Equilibrium establishment C_j (D_j) from initial distributions S_j (Q_j) at α₁ = 0, α₂ = 0.0029 and α₁ = 0.06, α₂ = 0.0746; lines 1 and 2 correspond to families of equilibria (see Fig. 4); η₂ = 3.5.

Table 1. Migration parameters and evolution from initial distributions (points S_j, Q_j in Fig. 4) to final ones (points A, B, C_j, D_j)

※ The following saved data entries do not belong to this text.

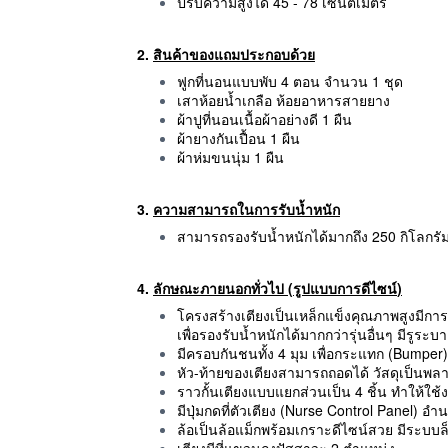
ปรับความสูงได้ 45 - 78 เซนติเมตร
2.
สินค้าของแถมประกอบด้วย
ฟูกที่นอนแบบพับ 4 ตอน จำนวน 1 ชุด
เสาห้อยน้ำเกลือ ห้อยอาหารสายยาง
ผ้าปูที่นอนเนื้อผ้าอย่างดี 1 ผืน
ผ้ายางกันเปื้อน 1 ผืน
ผ้าห่มขนนุ่ม 1 ผืน
3.
ความสามารถในการรับน้ำหนัก
สามารถรองรับน้ำหนักได้มากถึง 250 กิโลกรั
4.
ลักษณะภายนอกทั่วไป (รูปแบบการดีไซน์
)
โครงสร้างเตียงเป็นเหล็กแข็งคุณภาพสูงมีก
เพื่อรองรับน้ำหนักได้มากกว่ารุ่นอื่นๆ มีร
มีครอบกันชนทั้ง 4 มุม เพื่อกระแทก (Bumpe
หัว-ท้ายของเตียงสามารถถอดได้ วัสดุเป็นพ
ราวกั้นเตียงแบบแยกส่วนเป็น 4 ชิ้น ทำให้
มีปุ่มกดที่ตัวเตียง (Nurse Control Panel)
ล้อเป็นล้อแม็กพร้อมเกราะดีไซน์สวย มีระบบ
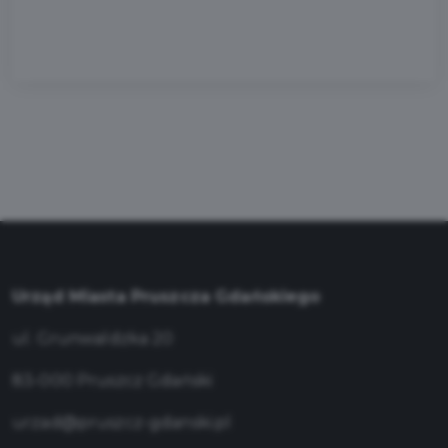
Urząd Miasta Pruszcza Gdańskiego
ul. Grunwaldzka 20
83-000 Pruszcz Gdański
urzad@pruszcz-gdanski.pl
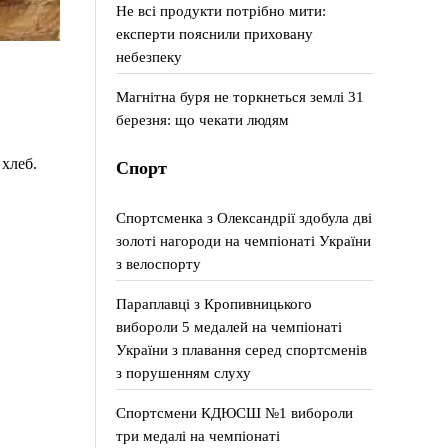
Не всі продукти потрібно мити:
експерти пояснили приховану
небезпеку
Магнітна буря не торкнеться землі 31
березня: що чекати людям
хлеб.
Спорт
Спортсменка з Олександрії здобула дві
золоті нагороди на чемпіонаті України
з велоспорту
Параплавці з Кропивницького
вибороли 5 медалей на чемпіонаті
України з плавання серед спортсменів
з порушенням слуху
Спортсмени КДЮСШ №1 вибороли
три медалі на чемпіонаті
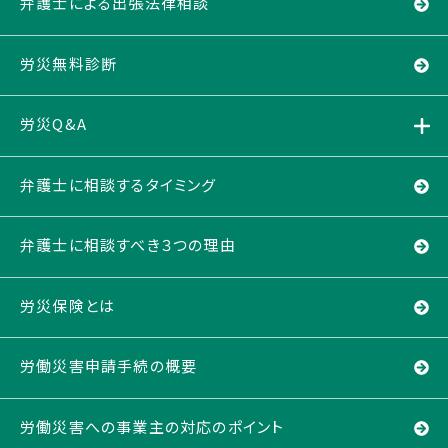
弁護士による出張法律相談
労災無料診断
労災Q&A
弁護士に相談するタイミング
弁護士に相談すべき３つの理由
労災保険とは
労働災害申請手続の概要
労働災害への事業主の対応のポイント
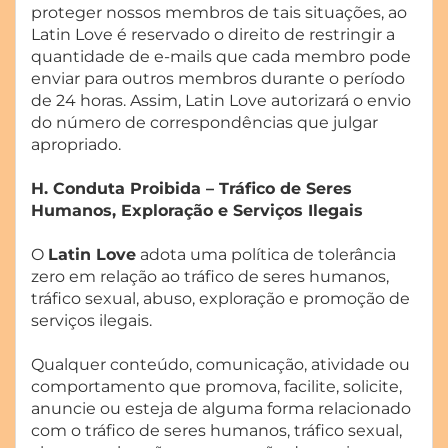
proteger nossos membros de tais situações, ao
Latin Love é reservado o direito de restringir a
quantidade de e-mails que cada membro pode
enviar para outros membros durante o período
de 24 horas. Assim, Latin Love autorizará o envio
do número de correspondências que julgar
apropriado.
H. Conduta Proibida – Tráfico de Seres
Humanos, Exploração e Serviços Ilegais
O
Latin Love
adota uma política de tolerância
zero em relação ao tráfico de seres humanos,
tráfico sexual, abuso, exploração e promoção de
serviços ilegais.
Qualquer conteúdo, comunicação, atividade ou
comportamento que promova, facilite, solicite,
anuncie ou esteja de alguma forma relacionado
com o tráfico de seres humanos, tráfico sexual,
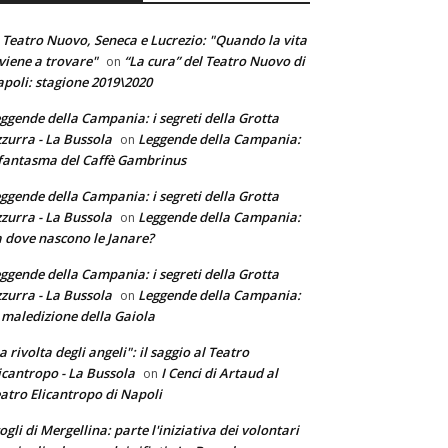
 Teatro Nuovo, Seneca e Lucrezio: "Quando la vita
 viene a trovare"
“La cura” del Teatro Nuovo di
on
poli: stagione 2019\2020
ggende della Campania: i segreti della Grotta
zurra - La Bussola
Leggende della Campania:
on
 fantasma del Caffè Gambrinus
ggende della Campania: i segreti della Grotta
zurra - La Bussola
Leggende della Campania:
on
 dove nascono le Janare?
ggende della Campania: i segreti della Grotta
zurra - La Bussola
Leggende della Campania:
on
 maledizione della Gaiola
a rivolta degli angeli": il saggio al Teatro
icantropo - La Bussola
I Cenci di Artaud al
on
atro Elicantropo di Napoli
ogli di Mergellina: parte l'iniziativa dei volontari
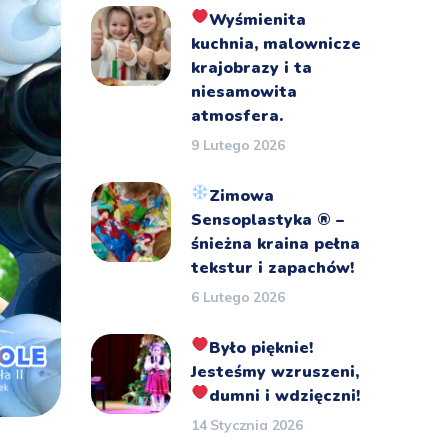
Wyśmienita
kuchnia, malownicze
krajobrazy i ta
niesamowita
atmosfera.
9 Lutego 2026
Zimowa
Sensoplastyka
®️
–
śnieżna kraina pełna
tekstur i zapachów!
6 Lutego 2026
Było pięknie!
Jesteśmy wzruszeni,
dumni i wdzięczni!
14 Stycznia 2026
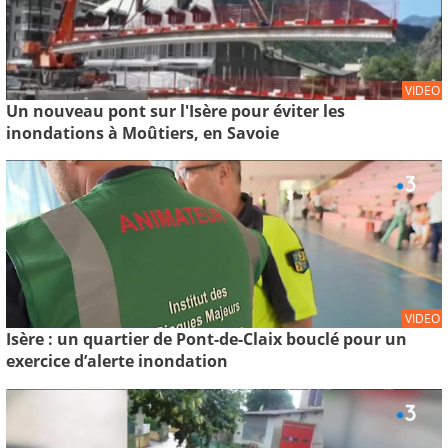
VIDEO
Un nouveau pont sur l'Isère pour éviter les
inondations à Moûtiers, en Savoie
VIDEO
Isère : un quartier de Pont-de-Claix bouclé pour un
exercice d’alerte inondation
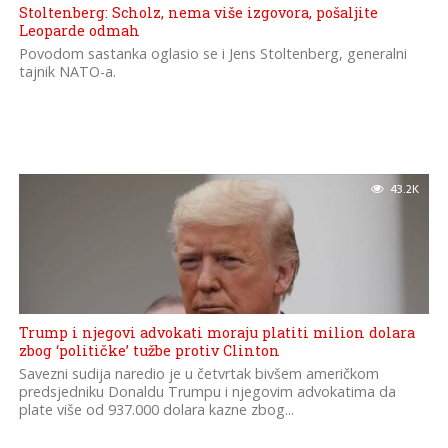
Stoltenberg: Scholz, nema više izgovora, pošaljite
Leoparde odmah
Povodom sastanka oglasio se i Jens Stoltenberg, generalni
tajnik NATO-a.
43.2K
Trump i njegovi advokati moraju platiti milion dolara
zbog ‘političke’ tužbe protiv Clinton
Savezni sudija naredio je u četvrtak bivšem američkom
predsjedniku Donaldu Trumpu i njegovim advokatima da
plate više od 937.000 dolara kazne zbog...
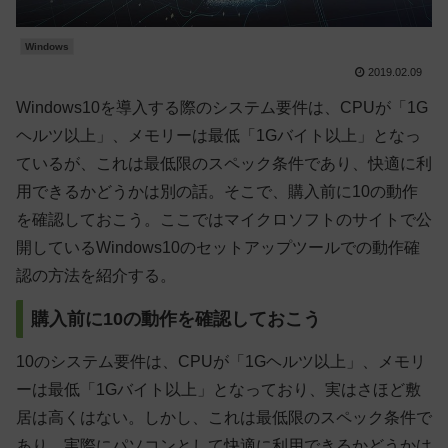
Windows
2019.02.09
Windows10を導入する際のシステム要件は、CPUが「1G
ヘルツ以上」、メモリーは最低「1Gバイト以上」となっ
ているが、これは最低限のスペック条件であり、快適に利
用できるかどうかは別の話。そこで、購入前に10の動作
を確認しておこう。ここではマイクロソフトのサイトで公
開しているWindows10のセットアップツールでの動作確
認の方法を紹介する。
購入前に10の動作を確認しておこう
10のシステム要件は、CPUが「1Gヘルツ以上」、メモリ
ーは最低「1Gバイト以上」となっており、実はさほど敷
居は高くはない。しかし、これは最低限のスペック条件で
あり、実際にパソコンとして快適に利用できるかどうかは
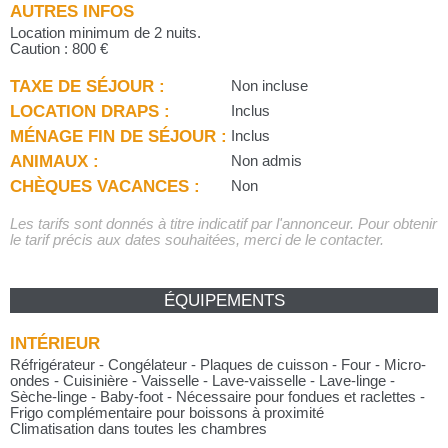
AUTRES INFOS
Location minimum de 2 nuits.
Caution : 800 €
TAXE DE SÉJOUR :
Non incluse
LOCATION DRAPS :
Inclus
MÉNAGE FIN DE SÉJOUR :
Inclus
ANIMAUX :
Non admis
CHÈQUES VACANCES :
Non
Les tarifs sont donnés à titre indicatif par l'annonceur. Pour obtenir
le tarif précis aux dates souhaitées, merci de le contacter.
ÉQUIPEMENTS
INTÉRIEUR
Réfrigérateur - Congélateur - Plaques de cuisson - Four - Micro-
ondes - Cuisinière - Vaisselle - Lave-vaisselle - Lave-linge -
Sèche-linge - Baby-foot - Nécessaire pour fondues et raclettes -
Frigo complémentaire pour boissons à proximité
Climatisation dans toutes les chambres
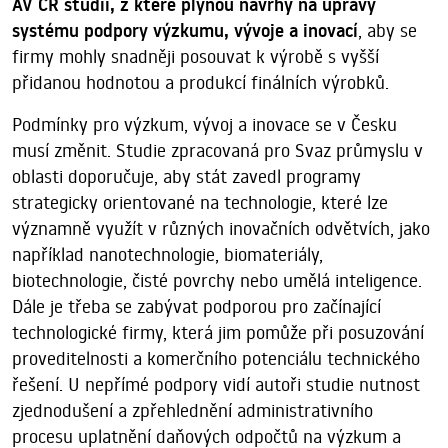
AV ČR studii, z které plynou návrhy na úpravy
systému podpory výzkumu, vývoje a inovací
, aby se
firmy mohly snadněji posouvat k výrobě s vyšší
přidanou hodnotou a produkcí finálních výrobků.
Podmínky pro výzkum, vývoj a inovace se v Česku
musí změnit. Studie zpracovaná pro Svaz průmyslu v
oblasti doporučuje, aby stát zavedl programy
strategicky orientované na technologie, které lze
významně využít v různých inovačních odvětvích, jako
například nanotechnologie, biomateriály,
biotechnologie, čisté povrchy nebo umělá inteligence.
Dále je třeba se zabývat podporou pro začínající
technologické firmy, která jim pomůže při posuzování
proveditelnosti a komerčního potenciálu technického
řešení. U nepřímé podpory vidí autoři studie nutnost
zjednodušení a zpřehlednění administrativního
procesu uplatnění daňových odpočtů na výzkum a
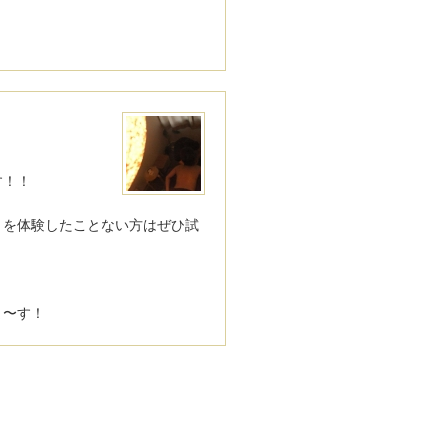
！
す！！
ミを体験したことない方はぜひ試
ま〜す！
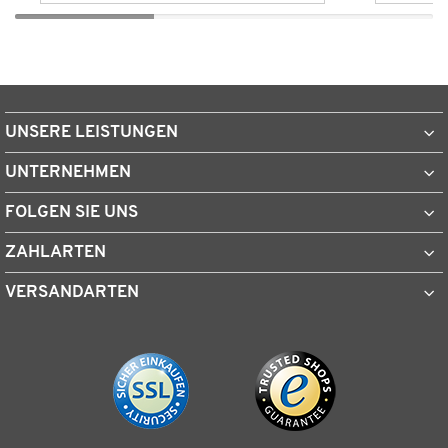
UNSERE LEISTUNGEN
UNTERNEHMEN
FOLGEN SIE UNS
ZAHLARTEN
VERSANDARTEN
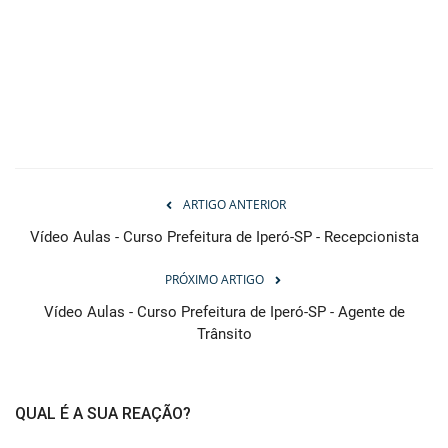
ARTIGO ANTERIOR
Vídeo Aulas - Curso Prefeitura de Iperó-SP - Recepcionista
PRÓXIMO ARTIGO
Vídeo Aulas - Curso Prefeitura de Iperó-SP - Agente de
Trânsito
QUAL É A SUA REAÇÃO?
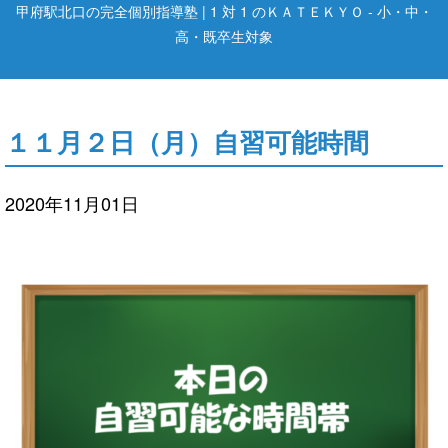
甲府駅北口の完全個別指導塾 | 1 対 1 のＫＡＴＥＫＹＯ - 小・中・
高・既卒生対象
１１月２日（月）自習可能時間
2020年11月01日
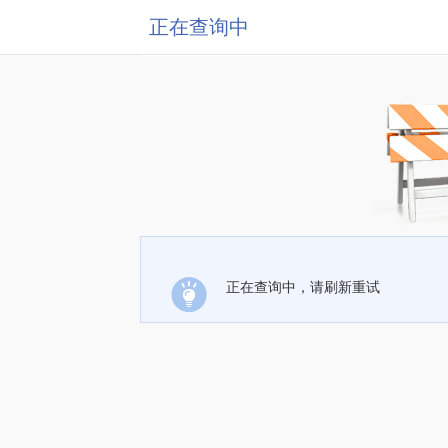
正在查询中
正在查询中，请刷新重试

Table 2. The main elements of the spectrum of stability of stationary distributions

Figure 6 shows the time evolution of population distribution profiles corresponding to the Q₂D₂ trajectory in Fig. 5. It can be seen that at the beginning of the establishment of equilibrium there is a sharp decline in the density of the aboriginal population due to the appearance of an invader; a smooth transition to a stationary solution then occurs.

Fig. 6.

The spatio-temporal evolution of population densities corresponding to the Q₂D₂ trajectory in Fig. 5.

CONCLUSIONS

The interaction of two populations was considered on the basis of a system of nonlinear parabolic equations that take diffusion, taxis (directed migration) and logistic growth into account. Maps of migration parameters have been constructed that describe various scenarios of competition under conditions of biological invasion. Using the apparatus of the theory of cosymmetry and numerical-analytical studies, it was shown that, in comparison with [11, 12], the formation of a continuous family of coexisting populations (multistability) is possible for a larger set of parametric dependencies. The method described in this paper allows one to specify combinations of parameters for successful invasion. This approach can be used to study the phenomenon of multistability in nonlinear multiparameter problems of mathematical biology [18]. These results will improve the methods of analysis of invasion and its consequences.